### WHAT THIS TASK INVOLVES
In the listing below, look for "console" and copy every line that has it.

### RECORDS SUPPLIED
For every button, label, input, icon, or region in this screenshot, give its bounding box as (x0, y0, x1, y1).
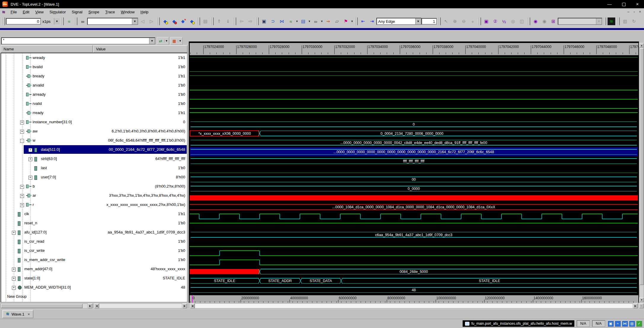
signal-row-is_mem_addr_csr_write[interactable]: is_mem_addr_csr_write1'b0 (1, 255, 187, 265)
zoom-fit-button[interactable]: ▣ (482, 17, 490, 25)
time-input[interactable]: 0 (6, 18, 41, 25)
expand-icon[interactable]: + (12, 268, 16, 271)
grid-button[interactable]: ⊞ (549, 17, 557, 25)
list-button[interactable]: ▤ (299, 17, 307, 25)
signal-row-clk[interactable]: clk1'b1 (1, 209, 187, 219)
signal-row-arvalid[interactable]: arvalid1'b0 (1, 81, 187, 90)
status-schematic-icon[interactable]: ⋈ (622, 321, 628, 327)
menu-trace[interactable]: Trace (102, 9, 118, 15)
zoom-2x-button[interactable]: ② (491, 17, 499, 25)
zoom-pair-button[interactable]: ◫ (518, 17, 526, 25)
expand-icon[interactable]: + (28, 148, 32, 152)
console-button[interactable]: ▣ (260, 17, 268, 25)
expand-icon[interactable]: + (12, 231, 16, 235)
signal-row-state10[interactable]: +state[1:0]STATE_IDLE (1, 274, 187, 283)
signal-row-ar[interactable]: +ar3'hxx,3'hx,2'hx,1'bx,4'hx,3'hx,8'hxx,… (1, 191, 187, 200)
value-column-header[interactable]: Value (93, 45, 188, 53)
signal-row-reset_n[interactable]: reset_n1'b0 (1, 219, 187, 228)
find-prev-button[interactable]: ◁ (138, 17, 147, 25)
close-button[interactable]: × (636, 1, 639, 7)
signal-row-b[interactable]: +b(8'h00,2'hx,8'h00) (1, 182, 187, 191)
signal-row-instance_number310[interactable]: +instance_number[31:0]0 (1, 118, 187, 127)
wave-vscroll-up[interactable]: ▲ (639, 43, 644, 48)
signal-row-aw[interactable]: +aw6,2'h0,1'b0,4'h0,3'h0,8'h00,4'h0,4'h0… (1, 127, 187, 136)
watch-button[interactable]: ∞ (311, 17, 320, 25)
gate-button[interactable]: ⊃ (269, 17, 277, 25)
mdi-minimize-button[interactable]: – (627, 10, 629, 14)
name-column-header[interactable]: Name (1, 45, 93, 53)
status-console-icon[interactable]: ▣ (608, 321, 614, 327)
wave-vscroll-down[interactable]: ▼ (639, 297, 644, 302)
expand-icon[interactable]: + (20, 185, 24, 189)
menu-file[interactable]: File (8, 9, 20, 15)
value-hscrollbar-right[interactable]: ▶ (182, 303, 187, 308)
mdi-restore-button[interactable]: ▫ (634, 10, 635, 14)
value-hscrollbar-track[interactable] (99, 303, 182, 308)
path-button[interactable]: ⇝ (324, 17, 332, 25)
pan-button[interactable]: + (469, 17, 477, 25)
signal-row-last[interactable]: last1'b0 (1, 164, 187, 173)
signal-row-w[interactable]: -w06f_6c6c_6548,64'hffff_ffff_ffff_ffff,… (1, 136, 187, 145)
trace-clear-button[interactable]: ◆× (179, 17, 187, 25)
expand-icon[interactable]: + (12, 277, 16, 281)
window-config-button[interactable]: ▥ (621, 17, 629, 25)
expand-icon[interactable]: + (28, 176, 32, 180)
chevron-down-icon[interactable]: ▼ (132, 18, 138, 24)
wave-button-dropdown[interactable]: ▼ (295, 17, 299, 25)
wave-active-button[interactable]: ≋ (607, 17, 616, 25)
find-button[interactable]: ∞ (79, 17, 87, 25)
expand-icon[interactable]: + (20, 121, 24, 124)
grid-combo[interactable]: ▼ (558, 18, 602, 25)
signal-row-afu_id1270[interactable]: +afu_id[127:0]aa_954a_9b91_4a37_abc1_1d9… (1, 228, 187, 237)
status-list-icon[interactable]: ▤ (629, 321, 635, 327)
edge-type-combo[interactable]: Any Edge▼ (376, 18, 421, 25)
forward-button[interactable]: ⇨ (246, 17, 255, 25)
zoom-prev-button[interactable]: ◉ (531, 17, 540, 25)
zoom-sel-button[interactable]: ◎ (509, 17, 517, 25)
signal-row-data5110[interactable]: +data[511:0]00_0000_2164_6c72_6f77_206f_… (1, 145, 187, 154)
chevron-down-icon[interactable]: ▼ (178, 39, 182, 42)
trace-drivers-button[interactable]: ◆ (161, 17, 169, 25)
name-hscrollbar-right[interactable]: ▶ (88, 303, 92, 308)
wave-hscrollbar-track[interactable] (195, 303, 633, 308)
wave-hscrollbar-left[interactable]: ◀ (190, 303, 195, 308)
signal-row-rvalid[interactable]: rvalid1'b0 (1, 99, 187, 108)
signal-filter-value[interactable]: * (2, 38, 149, 44)
schematic-button[interactable]: ⋈ (278, 17, 286, 25)
time-cursor[interactable] (192, 295, 193, 304)
stack-down-button[interactable]: ⇓ (224, 17, 232, 25)
menu-signal[interactable]: Signal (69, 9, 85, 15)
wave-button[interactable]: ≈ (287, 17, 295, 25)
next-edge-button[interactable]: ⇥ (368, 17, 376, 25)
signal-row-strb630[interactable]: +strb[63:0]64'hffff_ffff_ffff_ffff (1, 154, 187, 164)
collapse-icon[interactable]: - (20, 139, 24, 143)
signal-row-bvalid[interactable]: bvalid1'b0 (1, 63, 187, 72)
menu-view[interactable]: View (32, 9, 47, 15)
chevron-down-icon[interactable]: ▼ (415, 18, 421, 24)
menu-help[interactable]: Help (138, 9, 151, 15)
expand-icon[interactable]: + (12, 286, 16, 290)
value-hscrollbar-left[interactable]: ◀ (94, 303, 99, 308)
signal-row-mem_addr470[interactable]: +mem_addr[47:0]48'hxxxx_xxxx_xxxx (1, 265, 187, 274)
menu-window[interactable]: Window (118, 9, 138, 15)
chevron-down-icon[interactable]: ▼ (596, 18, 602, 24)
signal-filter-combo[interactable]: * ▼ (1, 37, 155, 44)
watch-button-dropdown[interactable]: ▼ (320, 17, 324, 25)
signal-row-bready[interactable]: bready1'b1 (1, 72, 187, 81)
signal-row-r[interactable]: +rx_xxxx_xxxx_xxxx_xxxx_xxxx,2'hx,8'h00,… (1, 200, 187, 209)
expand-icon[interactable]: + (20, 130, 24, 134)
signal-row-is_csr_write[interactable]: is_csr_write1'b0 (1, 246, 187, 255)
minimize-button[interactable]: — (607, 1, 612, 7)
edge-type-combo-value[interactable]: Any Edge (377, 19, 415, 24)
signal-row-rready[interactable]: rready1'b1 (1, 108, 187, 118)
back-button[interactable]: ⇦ (237, 17, 246, 25)
trace-loads-button[interactable]: ◆ (170, 17, 178, 25)
signal-row-arready[interactable]: arready1'b0 (1, 90, 187, 99)
expand-signals-button[interactable]: ⇄▼ (157, 37, 169, 45)
wave-fit-button[interactable]: ≈ (639, 303, 644, 308)
stack-up-button[interactable]: ⇑ (215, 17, 223, 25)
signal-row-MEM_ADDR_WIDTH310[interactable]: +MEM_ADDR_WIDTH[31:0]48 (1, 283, 187, 292)
wave-config-button[interactable]: ▦▼ (170, 37, 183, 45)
chevron-down-icon[interactable]: ▼ (54, 18, 60, 25)
signal-row-is_csr_read[interactable]: is_csr_read1'b0 (1, 237, 187, 246)
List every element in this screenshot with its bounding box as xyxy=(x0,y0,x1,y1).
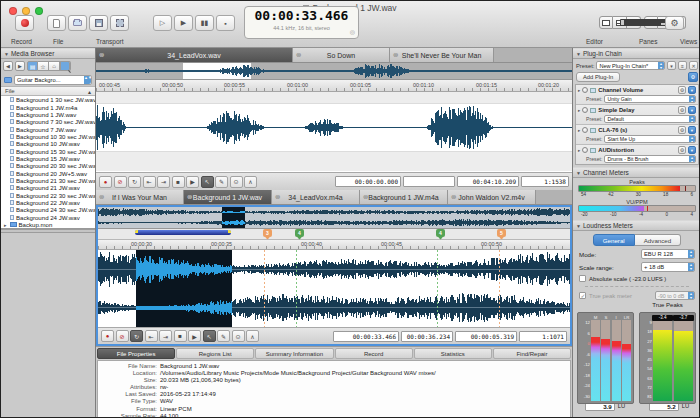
upper-waveform-panel[interactable] xyxy=(96,92,572,172)
record-button[interactable]: ● xyxy=(99,176,112,188)
close-tab-icon[interactable]: ⊗ xyxy=(363,194,368,200)
add-plugin-button[interactable]: Add Plug-In xyxy=(576,72,620,82)
info-tab[interactable]: Summary Information xyxy=(255,348,333,359)
status-field[interactable]: 00:00:00.000 xyxy=(335,176,401,187)
plugin-menu-icon[interactable]: ▾ xyxy=(688,86,696,94)
plugin-power-icon[interactable] xyxy=(582,147,588,153)
info-tab[interactable]: Statistics xyxy=(414,348,492,359)
channel-meters-header[interactable]: ▼Channel Meters xyxy=(573,167,700,178)
loop-button[interactable]: ↻ xyxy=(130,330,143,342)
upper-waveform[interactable] xyxy=(96,104,572,151)
stop-button[interactable]: ▪ xyxy=(216,15,235,31)
true-peak-checkbox[interactable] xyxy=(579,292,586,299)
file-list-item[interactable]: Background 21 30 sec JW.wav xyxy=(1,177,95,184)
upper-timeline-ruler[interactable]: 00:00:4500:00:5000:00:5500:01:0000:01:05… xyxy=(96,80,572,92)
chain-settings-button[interactable]: ⚙ xyxy=(688,72,698,82)
stop-button[interactable]: ■ xyxy=(172,176,185,188)
editor-single-view-button[interactable] xyxy=(599,16,613,29)
file-column-header[interactable]: File▴ xyxy=(1,86,95,96)
document-tab[interactable]: ⊗John Waldon V2.m4v xyxy=(448,190,536,204)
plugin-disclosure-icon[interactable]: ▸ xyxy=(578,108,580,113)
status-field[interactable]: 00:00:36.234 xyxy=(401,331,453,342)
plugin-preset-dropdown[interactable]: Start Me Up xyxy=(604,135,696,143)
pause-button[interactable]: ▮▮ xyxy=(195,15,214,31)
plugin-power-icon[interactable] xyxy=(582,87,588,93)
play-from-start-button[interactable]: ▷ xyxy=(153,15,172,31)
info-tab[interactable]: File Properties xyxy=(97,348,175,359)
forward-button[interactable]: ▶ xyxy=(15,61,25,71)
marker-flag[interactable]: 4 xyxy=(295,229,304,237)
go-to-start-button[interactable]: ⇤ xyxy=(145,330,158,342)
pencil-tool-button[interactable]: ✎ xyxy=(217,330,230,342)
chain-preset-dropdown[interactable]: New Plug-In Chain* xyxy=(596,61,665,70)
file-list-item[interactable]: Background 7 30 sec JW.wav xyxy=(1,118,95,125)
go-to-start-button[interactable]: ⇤ xyxy=(143,176,156,188)
plugin-item[interactable]: ▸ Channel Volume ⚙ ▾ Preset: Unity Gain xyxy=(576,85,698,105)
play-button[interactable]: ▶ xyxy=(174,15,193,31)
event-tool-button[interactable]: ⊙ xyxy=(232,330,245,342)
file-list-item[interactable]: Backup.mon xyxy=(1,221,95,228)
file-list-item[interactable]: Background 10 JW.wav xyxy=(1,140,95,147)
plugin-disclosure-icon[interactable]: ▸ xyxy=(578,88,580,93)
folder-dropdown[interactable]: Guitar Backgro...▲▼ xyxy=(14,75,92,85)
file-list-item[interactable]: Background 20 30 sec JW.wav xyxy=(1,162,95,169)
record-button[interactable] xyxy=(15,15,34,31)
status-field[interactable] xyxy=(403,176,455,187)
time-display-settings-icon[interactable]: ◎ xyxy=(350,29,355,35)
stop-button[interactable]: ■ xyxy=(174,330,187,342)
status-field[interactable]: 1:1538 xyxy=(521,176,569,187)
marker-flag[interactable]: 4 xyxy=(436,229,445,237)
close-tab-icon[interactable]: ⊗ xyxy=(99,52,104,58)
file-list-item[interactable]: Background 22 30 sec JW.wav xyxy=(1,191,95,198)
plugin-menu-icon[interactable]: ▾ xyxy=(688,146,696,154)
upper-overview-strip[interactable] xyxy=(96,63,572,80)
file-list-item[interactable]: Background 15 30 sec JW.wav xyxy=(1,147,95,154)
plugin-settings-icon[interactable]: ⚙ xyxy=(678,86,686,94)
status-field[interactable]: 00:00:05.319 xyxy=(455,331,517,342)
lower-waveform[interactable] xyxy=(98,250,570,327)
close-chain-button[interactable]: ✕ xyxy=(689,61,698,70)
document-tab[interactable]: ⊗34_LeadVox.m4a xyxy=(272,190,360,204)
scale-range-dropdown[interactable]: + 18 dB xyxy=(641,262,695,272)
envelope-tool-button[interactable]: ∧ xyxy=(246,330,259,342)
file-list-item[interactable]: Background 1 30 sec JW.wav xyxy=(1,96,95,103)
file-list-item[interactable]: Background 21 JW.wav xyxy=(1,184,95,191)
file-list-item[interactable]: Background 7 JW.wav xyxy=(1,125,95,132)
save-as-file-button[interactable] xyxy=(110,15,129,31)
marker-flag[interactable]: 5 xyxy=(497,229,506,237)
loudness-tab[interactable]: Advanced xyxy=(635,234,682,246)
loudness-meters-header[interactable]: ▼Loudness Meters xyxy=(573,220,700,231)
media-browser-header[interactable]: ▼Media Browser xyxy=(1,48,95,59)
close-tab-icon[interactable]: ⊗ xyxy=(99,194,104,200)
open-file-button[interactable] xyxy=(68,15,87,31)
document-tab[interactable]: ⊗So Down xyxy=(293,48,390,62)
close-tab-icon[interactable]: ⊗ xyxy=(296,52,301,58)
document-tab[interactable]: ⊗Background 1 JW.m4a xyxy=(360,190,448,204)
plugin-preset-dropdown[interactable]: Unity Gain xyxy=(604,95,696,103)
plugin-preset-dropdown[interactable]: Drums - Bit Brush xyxy=(604,155,696,163)
status-field[interactable]: 1:1071 xyxy=(519,331,567,342)
plugin-power-icon[interactable] xyxy=(582,127,588,133)
lower-overview-strip[interactable] xyxy=(98,207,570,229)
manage-preset-button[interactable]: ≡ xyxy=(678,61,687,70)
plugin-disclosure-icon[interactable]: ▸ xyxy=(578,148,580,153)
info-tab[interactable]: Find/Repair xyxy=(493,348,571,359)
save-preset-button[interactable]: ▾ xyxy=(667,61,676,70)
status-field[interactable]: 00:00:33.466 xyxy=(333,331,399,342)
file-list-item[interactable]: Background 20 JW+5.wav xyxy=(1,169,95,176)
time-display[interactable]: 00:00:33.466 44.1 kHz, 16 bit, stereo ◎ xyxy=(244,6,359,39)
go-to-end-button[interactable]: ⇥ xyxy=(157,176,170,188)
plugin-settings-icon[interactable]: ⚙ xyxy=(678,126,686,134)
absolute-scale-checkbox[interactable] xyxy=(579,275,586,282)
go-to-end-button[interactable]: ⇥ xyxy=(159,330,172,342)
mode-dropdown[interactable]: EBU R 128 xyxy=(641,249,695,259)
status-field[interactable]: 00:04:10.209 xyxy=(457,176,519,187)
file-list-item[interactable]: Background 24 JW.wav xyxy=(1,214,95,221)
file-list-item[interactable]: Background 10 30 sec JW.wav xyxy=(1,133,95,140)
search-button[interactable] xyxy=(60,61,71,71)
favorites-button[interactable]: ☆ xyxy=(38,61,49,71)
event-tool-button[interactable]: ⊙ xyxy=(230,176,243,188)
views-gear-button[interactable]: ⚙ xyxy=(665,16,684,30)
document-tab[interactable]: ⊗She'll Never Be Your Man xyxy=(390,48,494,62)
record-arm-button[interactable]: ⊘ xyxy=(114,176,127,188)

### FINAL ANSWER
console-button[interactable]: ▣ (260, 17, 268, 25)
status-console-icon[interactable]: ▣ (608, 321, 614, 327)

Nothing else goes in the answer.